Section 2. Annual Meeting of Shareholders
The Annual Meeting of Shareholders, for the election of directors and
the transaction of other business, shall be held during the month of December in
each year at a date and hour fixed by the Board of Directors. At each Annual
Meeting the shareholders entitled to vote shall, in accordance with their
respective voting rights, elect a Board of Directors, and they may transact such
other business as may properly come before the Meeting.
No business may be transacted at any Annual Meeting other than business that is
either (a) specified in the notice of meeting (or any supplement thereto) given
by or at the direction of the Board of Directors (or any duly authorized
committee thereof); (b) otherwise properly brought before the Annual Meeting by
or at the direction of the Board of Directors (or any duly authorized committee
thereof); or (c) otherwise properly brought before the Annual Meeting by any
shareholder of the Company (i) who is a shareholder of record on the date of the
giving of the notice provided for in this Section 2 and on the record date for
the determination of shareholders entitled to vote at such Annual Meeting, and
(ii) who complies with the notice procedures set forth in this Section 2.

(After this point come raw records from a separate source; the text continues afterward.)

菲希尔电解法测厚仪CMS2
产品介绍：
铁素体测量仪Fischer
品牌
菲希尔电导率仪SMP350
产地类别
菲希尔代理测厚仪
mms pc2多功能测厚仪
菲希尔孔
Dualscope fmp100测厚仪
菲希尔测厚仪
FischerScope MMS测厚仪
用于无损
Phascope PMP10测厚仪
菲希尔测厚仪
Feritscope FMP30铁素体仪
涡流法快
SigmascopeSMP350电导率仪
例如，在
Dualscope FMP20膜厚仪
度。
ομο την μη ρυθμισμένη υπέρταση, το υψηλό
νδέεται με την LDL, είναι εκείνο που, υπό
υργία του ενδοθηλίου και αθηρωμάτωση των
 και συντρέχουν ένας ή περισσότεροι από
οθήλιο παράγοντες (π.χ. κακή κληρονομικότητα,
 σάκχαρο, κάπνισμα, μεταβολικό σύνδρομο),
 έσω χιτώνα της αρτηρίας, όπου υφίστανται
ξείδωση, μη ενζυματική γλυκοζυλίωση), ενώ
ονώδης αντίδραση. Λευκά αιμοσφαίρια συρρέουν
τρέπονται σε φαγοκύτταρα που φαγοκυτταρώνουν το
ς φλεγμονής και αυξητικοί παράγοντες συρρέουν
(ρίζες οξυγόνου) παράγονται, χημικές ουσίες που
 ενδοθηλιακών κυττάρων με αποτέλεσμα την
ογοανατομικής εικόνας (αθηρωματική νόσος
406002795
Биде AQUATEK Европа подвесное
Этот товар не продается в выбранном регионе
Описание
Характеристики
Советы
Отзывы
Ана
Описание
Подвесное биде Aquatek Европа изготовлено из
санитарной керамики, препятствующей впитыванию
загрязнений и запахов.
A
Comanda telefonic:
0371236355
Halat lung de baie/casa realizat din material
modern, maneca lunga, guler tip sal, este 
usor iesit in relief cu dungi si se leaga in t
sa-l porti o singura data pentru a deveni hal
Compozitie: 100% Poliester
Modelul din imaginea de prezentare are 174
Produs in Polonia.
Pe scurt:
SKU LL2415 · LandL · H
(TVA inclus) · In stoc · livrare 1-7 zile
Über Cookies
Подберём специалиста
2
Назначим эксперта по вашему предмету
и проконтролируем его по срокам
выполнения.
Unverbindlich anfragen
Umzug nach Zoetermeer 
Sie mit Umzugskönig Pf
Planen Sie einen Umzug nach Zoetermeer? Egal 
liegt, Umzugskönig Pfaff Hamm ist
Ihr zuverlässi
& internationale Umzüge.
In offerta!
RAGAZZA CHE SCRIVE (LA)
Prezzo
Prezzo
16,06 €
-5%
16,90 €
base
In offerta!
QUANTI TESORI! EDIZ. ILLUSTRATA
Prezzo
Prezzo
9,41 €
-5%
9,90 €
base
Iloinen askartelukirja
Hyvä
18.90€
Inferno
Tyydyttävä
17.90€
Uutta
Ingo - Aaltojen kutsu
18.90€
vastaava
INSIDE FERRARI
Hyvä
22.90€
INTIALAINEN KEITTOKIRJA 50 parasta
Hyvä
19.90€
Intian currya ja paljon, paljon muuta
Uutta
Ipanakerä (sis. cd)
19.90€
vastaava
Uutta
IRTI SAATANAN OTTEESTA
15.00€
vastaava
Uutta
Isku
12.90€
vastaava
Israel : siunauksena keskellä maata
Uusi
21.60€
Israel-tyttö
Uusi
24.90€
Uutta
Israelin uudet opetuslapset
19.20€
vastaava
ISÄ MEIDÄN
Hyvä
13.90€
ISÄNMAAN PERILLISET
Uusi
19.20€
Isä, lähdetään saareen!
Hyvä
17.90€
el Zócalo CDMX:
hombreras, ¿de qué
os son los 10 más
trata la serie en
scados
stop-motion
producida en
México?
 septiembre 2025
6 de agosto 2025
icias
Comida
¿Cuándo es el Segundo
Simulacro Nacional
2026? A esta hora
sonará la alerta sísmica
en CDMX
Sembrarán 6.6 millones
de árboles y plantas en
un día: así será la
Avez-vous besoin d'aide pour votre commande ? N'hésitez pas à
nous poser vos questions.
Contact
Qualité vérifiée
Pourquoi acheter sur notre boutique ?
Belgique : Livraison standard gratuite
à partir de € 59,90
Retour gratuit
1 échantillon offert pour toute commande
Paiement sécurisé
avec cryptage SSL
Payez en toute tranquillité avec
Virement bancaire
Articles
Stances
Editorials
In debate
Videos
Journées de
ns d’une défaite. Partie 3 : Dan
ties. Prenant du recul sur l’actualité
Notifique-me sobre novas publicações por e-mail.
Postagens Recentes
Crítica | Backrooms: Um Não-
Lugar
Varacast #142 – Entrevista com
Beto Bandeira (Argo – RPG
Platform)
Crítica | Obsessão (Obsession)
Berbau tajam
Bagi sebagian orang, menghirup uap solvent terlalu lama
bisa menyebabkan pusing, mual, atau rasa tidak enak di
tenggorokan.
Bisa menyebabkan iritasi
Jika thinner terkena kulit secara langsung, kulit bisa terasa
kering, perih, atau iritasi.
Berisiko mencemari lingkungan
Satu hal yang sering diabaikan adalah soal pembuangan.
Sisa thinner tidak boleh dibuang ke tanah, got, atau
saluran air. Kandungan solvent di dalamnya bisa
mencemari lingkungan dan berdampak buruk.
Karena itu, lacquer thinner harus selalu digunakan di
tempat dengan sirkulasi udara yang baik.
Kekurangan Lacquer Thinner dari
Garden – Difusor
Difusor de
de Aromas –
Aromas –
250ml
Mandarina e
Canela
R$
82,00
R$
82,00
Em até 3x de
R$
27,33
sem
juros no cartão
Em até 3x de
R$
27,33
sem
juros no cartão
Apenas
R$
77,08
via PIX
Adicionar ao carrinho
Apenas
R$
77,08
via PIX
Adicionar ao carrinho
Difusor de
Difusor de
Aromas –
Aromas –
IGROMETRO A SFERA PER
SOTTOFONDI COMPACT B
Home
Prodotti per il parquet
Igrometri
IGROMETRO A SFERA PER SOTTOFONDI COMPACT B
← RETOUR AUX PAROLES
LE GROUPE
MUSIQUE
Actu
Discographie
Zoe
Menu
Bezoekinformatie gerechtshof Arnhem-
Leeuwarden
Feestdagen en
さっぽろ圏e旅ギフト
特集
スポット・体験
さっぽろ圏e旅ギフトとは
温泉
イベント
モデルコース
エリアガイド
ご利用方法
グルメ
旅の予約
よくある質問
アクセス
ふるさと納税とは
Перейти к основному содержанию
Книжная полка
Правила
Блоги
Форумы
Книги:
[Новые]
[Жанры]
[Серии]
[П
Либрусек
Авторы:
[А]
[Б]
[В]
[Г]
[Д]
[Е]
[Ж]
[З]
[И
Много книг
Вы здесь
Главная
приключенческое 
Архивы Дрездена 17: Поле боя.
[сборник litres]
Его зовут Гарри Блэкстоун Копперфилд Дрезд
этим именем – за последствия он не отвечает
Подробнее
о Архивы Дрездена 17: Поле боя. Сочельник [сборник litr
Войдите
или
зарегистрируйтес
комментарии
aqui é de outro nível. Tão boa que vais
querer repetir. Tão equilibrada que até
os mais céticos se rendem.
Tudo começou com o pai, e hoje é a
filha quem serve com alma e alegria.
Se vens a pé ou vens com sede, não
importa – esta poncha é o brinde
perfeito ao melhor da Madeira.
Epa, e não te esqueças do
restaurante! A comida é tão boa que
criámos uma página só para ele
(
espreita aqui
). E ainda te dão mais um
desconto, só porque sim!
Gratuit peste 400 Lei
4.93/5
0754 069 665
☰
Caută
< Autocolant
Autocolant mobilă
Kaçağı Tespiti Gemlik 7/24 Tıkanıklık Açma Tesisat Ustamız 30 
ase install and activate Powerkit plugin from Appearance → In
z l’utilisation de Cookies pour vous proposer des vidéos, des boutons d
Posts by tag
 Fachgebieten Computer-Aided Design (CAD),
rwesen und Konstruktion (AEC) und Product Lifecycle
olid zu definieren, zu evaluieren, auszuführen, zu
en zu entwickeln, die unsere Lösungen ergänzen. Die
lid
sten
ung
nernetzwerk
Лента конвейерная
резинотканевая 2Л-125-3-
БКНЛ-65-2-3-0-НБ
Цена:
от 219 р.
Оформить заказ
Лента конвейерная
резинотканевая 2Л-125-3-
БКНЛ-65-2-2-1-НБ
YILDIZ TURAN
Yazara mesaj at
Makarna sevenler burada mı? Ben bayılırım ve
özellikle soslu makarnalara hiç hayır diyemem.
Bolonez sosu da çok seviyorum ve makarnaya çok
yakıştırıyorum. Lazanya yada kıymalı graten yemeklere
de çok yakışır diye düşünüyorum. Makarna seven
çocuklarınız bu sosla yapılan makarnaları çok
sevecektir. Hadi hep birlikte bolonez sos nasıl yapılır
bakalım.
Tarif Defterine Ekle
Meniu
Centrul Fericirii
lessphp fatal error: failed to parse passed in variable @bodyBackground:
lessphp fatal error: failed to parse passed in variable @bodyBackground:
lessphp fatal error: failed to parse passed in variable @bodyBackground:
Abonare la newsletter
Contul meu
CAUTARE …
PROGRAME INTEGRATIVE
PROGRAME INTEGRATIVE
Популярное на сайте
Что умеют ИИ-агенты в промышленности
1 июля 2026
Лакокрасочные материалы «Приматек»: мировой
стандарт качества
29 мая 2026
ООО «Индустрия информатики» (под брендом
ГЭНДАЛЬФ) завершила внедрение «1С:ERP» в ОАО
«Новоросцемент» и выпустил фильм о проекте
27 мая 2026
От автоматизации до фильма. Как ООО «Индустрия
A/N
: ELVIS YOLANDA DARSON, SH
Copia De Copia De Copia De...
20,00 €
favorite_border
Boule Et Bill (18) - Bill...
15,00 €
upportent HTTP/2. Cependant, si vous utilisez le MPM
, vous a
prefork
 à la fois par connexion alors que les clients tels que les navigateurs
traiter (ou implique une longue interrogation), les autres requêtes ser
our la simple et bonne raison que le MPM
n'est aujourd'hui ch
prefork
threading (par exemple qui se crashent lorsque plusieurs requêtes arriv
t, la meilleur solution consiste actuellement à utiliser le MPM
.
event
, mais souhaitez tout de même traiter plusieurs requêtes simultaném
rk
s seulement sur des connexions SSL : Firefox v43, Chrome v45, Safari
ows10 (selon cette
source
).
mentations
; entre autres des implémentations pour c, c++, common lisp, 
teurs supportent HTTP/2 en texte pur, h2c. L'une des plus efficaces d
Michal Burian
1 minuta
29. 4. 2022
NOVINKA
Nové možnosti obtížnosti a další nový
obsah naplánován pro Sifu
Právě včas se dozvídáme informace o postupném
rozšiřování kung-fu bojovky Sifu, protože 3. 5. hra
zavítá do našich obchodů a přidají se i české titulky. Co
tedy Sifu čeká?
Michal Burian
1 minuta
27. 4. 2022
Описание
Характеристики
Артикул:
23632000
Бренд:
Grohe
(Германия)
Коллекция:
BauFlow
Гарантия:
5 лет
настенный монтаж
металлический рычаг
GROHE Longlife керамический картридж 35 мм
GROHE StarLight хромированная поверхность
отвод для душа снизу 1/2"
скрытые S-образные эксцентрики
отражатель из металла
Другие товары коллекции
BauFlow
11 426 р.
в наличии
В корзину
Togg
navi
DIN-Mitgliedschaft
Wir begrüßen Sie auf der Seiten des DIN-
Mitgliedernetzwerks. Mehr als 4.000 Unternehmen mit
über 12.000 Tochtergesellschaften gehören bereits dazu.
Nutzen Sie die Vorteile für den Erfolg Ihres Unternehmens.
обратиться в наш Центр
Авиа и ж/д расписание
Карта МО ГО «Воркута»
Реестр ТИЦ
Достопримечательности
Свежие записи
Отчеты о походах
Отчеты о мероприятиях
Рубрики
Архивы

In addition to any other applicable requirements, for business to be properly
brought before an Annual Meeting by a shareholder, such shareholder must have
given timely notice thereof in proper written form to the Secretary of the
Company. To be timely a shareholder's notice to the Secretary must be delivered
to or mailed and received at the principal offices of the Company not less than
one hundred twenty (120) days prior to the anniversary date of the immediately
preceding Annual Meeting; provided, however, that in the event that the Annual
Meeting is called for a date that is not within thirty (30) days before or after
such anniversary date, notice by the shareholder in order to be timely must be
so received not later than the close of business on the tenth (10th) day
following the day on which such notice of the date of the Annual Meeting was
mailed or public disclosure of the date of the Annual Meeting was made,
whichever first occurs. In no event shall an adjournment of an Annual Meeting
commence a new time period for the giving of a shareholder's notice as described
above.
To be in proper written form, a shareholder's notice to the Secretary must set
forth as to each matter such shareholder proposes to bring before the Annual
Meeting (i) a brief description of the business desired to be brought before the
Annual Meeting and the reasons for conducting such business at the Annual
Meeting, (ii) the name and record address of such shareholder, (iii) the class
or series and number of shares of capital stock of the Company which are owned
beneficially or of record by such shareholder, (iv) a description of all
arrangements or understandings between such shareholder and any other person or
persons (including their names) in connection with the proposal of such business
by such shareholder or in connection with the acquisition, holding, voting or
disposing of the Company's shares, and a description of any material interest of
such shareholder or other person in such business, and (v) a representation that
such shareholder intends to appear in person or by proxy at the Annual Meeting
to bring such business before the Meeting.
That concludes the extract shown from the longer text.